Organizational Health Diagnostic & Development Corporation

Sustained Systemic Success Model™
Our Sustained Systemic Success Model provides a conceptual framework for identifying the foundational components required for student success. This model was conceived as a result of three-year Melinda and Bill Gates funded project that was designed to critically examine 100 promising high schools from across the nation and to identify those factors which are needed in order to have sustained student success. Willard Daggett and his team from the International Center for Leadership in Education (ICLE) provided the initiative for this collaborative project, which also included the Council for Chief State School Officers. OHDDC’s contribution to this collaborative effort was to provide a longitudinal data-base for this important project and to provide diagnostic and development support for these 100 high schools.

ICLE emphasizes that sustained student success requires teams of teachers to focus their energies on instructional strategies that emphasize rigor, relevance, and relationships, the 3Rs of the 21st Century. Fairman and McLean have integrated the 3Rs and the essential learning criteria (core, stretch, engaged, and personal skill development) into the conceptual model as shown in Figure 1.
 
Figure 1: The Sustained Systemic Success ModelTM

We believe that to have sustained student success requires a systemic commitment to a set of principle-centered beliefs. These beliefs are the conceptual framework for our book Enhancing Leadership Effectiveness and, as depicted above, the leadership belief statements and associated conceptual models provide the conceptual infrastructure for Sustained Systemic Success.

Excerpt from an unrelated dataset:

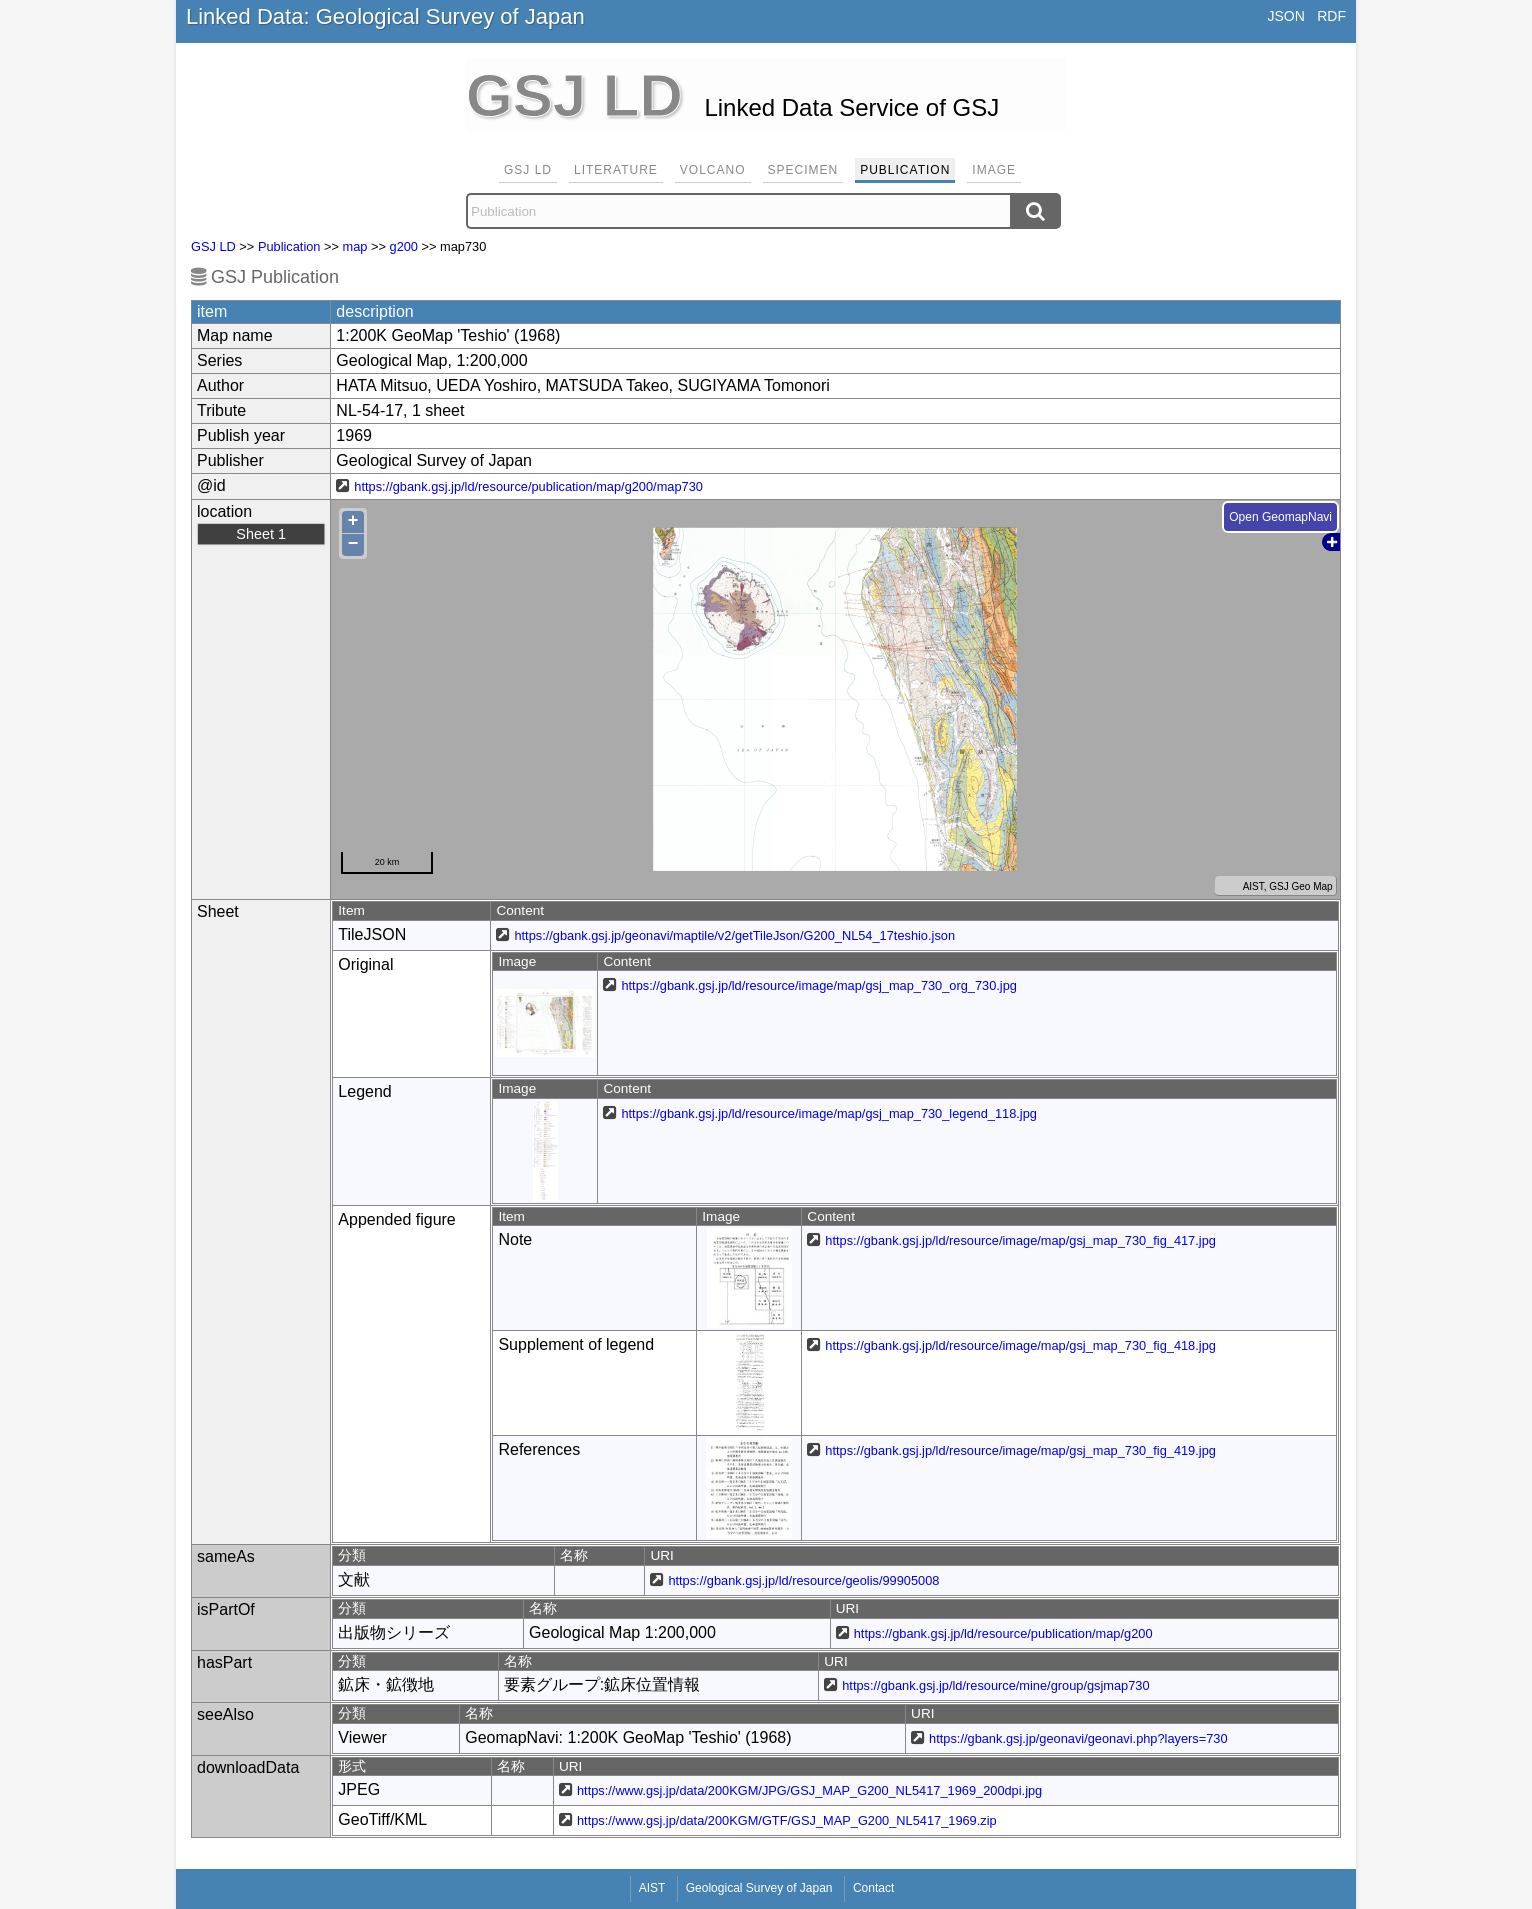 The height and width of the screenshot is (1909, 1532). I want to click on Geological Survey of Japan, so click(759, 1888).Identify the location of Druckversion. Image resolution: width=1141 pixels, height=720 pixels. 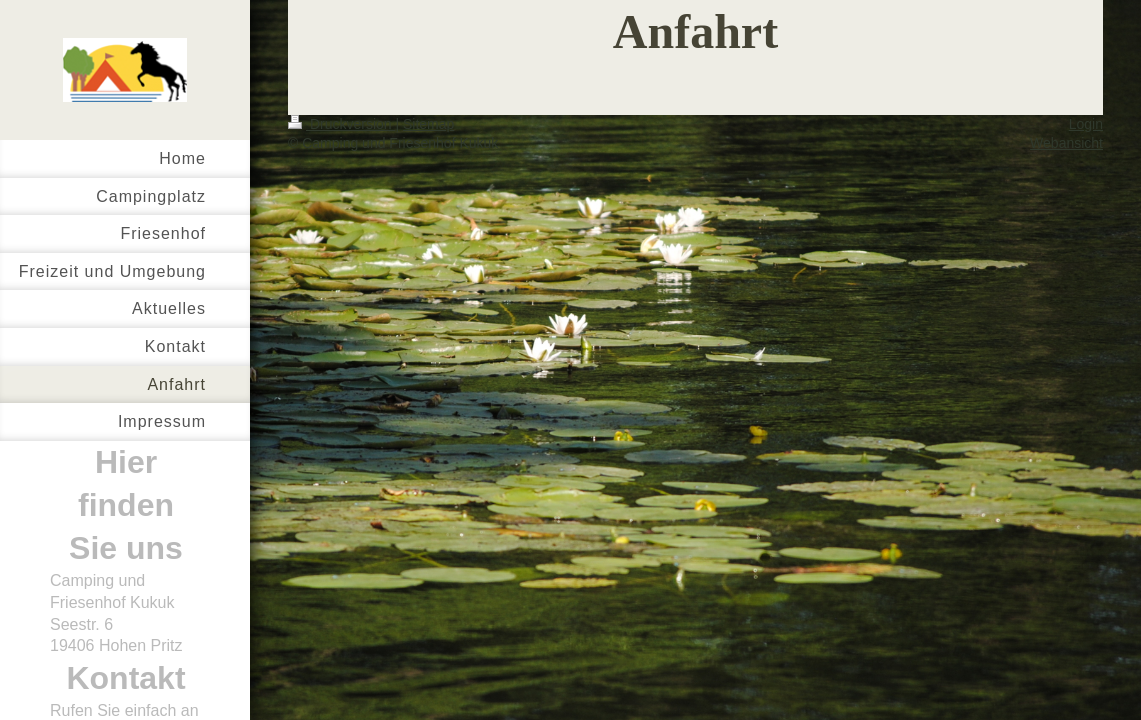
(341, 124).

We believe that if schools are to improve—significantly and systemically improve—those who work inside them must take responsibility for focusing their efforts on building and sustaining commitment to a set of shared principles and beliefs throughout the organization. Therefore, student success cannot be achieved and sustained unless there is a systemic commitment to a principle-centered conceptual infrastructure.

We believe the 3Rs require the foundational support of Goal Focus, Adaptation, and Cohesiveness in order to gain the internal commitments necessary for these fundamental changes.
  • Rigor applies to both core and stretch learning as a goal, not an option or an afterthought. A commitment to design high rigor into lessons is a function of the highest levels of Goal Focus for teachers. Thus Goal Focus is a foundation upon which teachers build the rigor in the core and stretch learning.
  • Relevance applies to both stretch and engaged learning emphasizing application that is interdisciplinary and contextual. Relevant learning activities are designed to engage and motivate students for learning beyond the minimal requirements. As with rigor, a commitment to design high relevance into lessons is a function of the ability and willingness of individuals and teams to adapt and change to make the learning relevant to the students. Thus Adaptation is the foundation upon which teachers build relevance into the stretch and engaged learning.
  • Relationships with adults who support their learning are critical for students to be committed to learning and to have a sense of belonging and accomplishment. All students need—and many students require—demonstrations and models of positive behaviors and attitudes from the adults on campus if they are to develop desirable personal and social skills. In schools with healthy environments, teachers model cohesive relationships with their peers, and these cohesive teams reinforce the positive and productive teaching and learning environment and relationships with all students. As with rigor and relevance, a commitment to demonstrate positive behaviors and attitudes is a function of the highest levels of Goal Focus, Adaptation, and Cohesiveness for teachers.

The book Enhancing Leadership Effectiveness provides a conceptual foundation for improving the Organizational Health and effectiveness of educational organizations. As depicted by the graphic on the front of the book, it is based upon six leadership principles and six associated Leadership Belief Statements that are designed to help leaders move individuals and teams from dependence, to independence, to interdependence.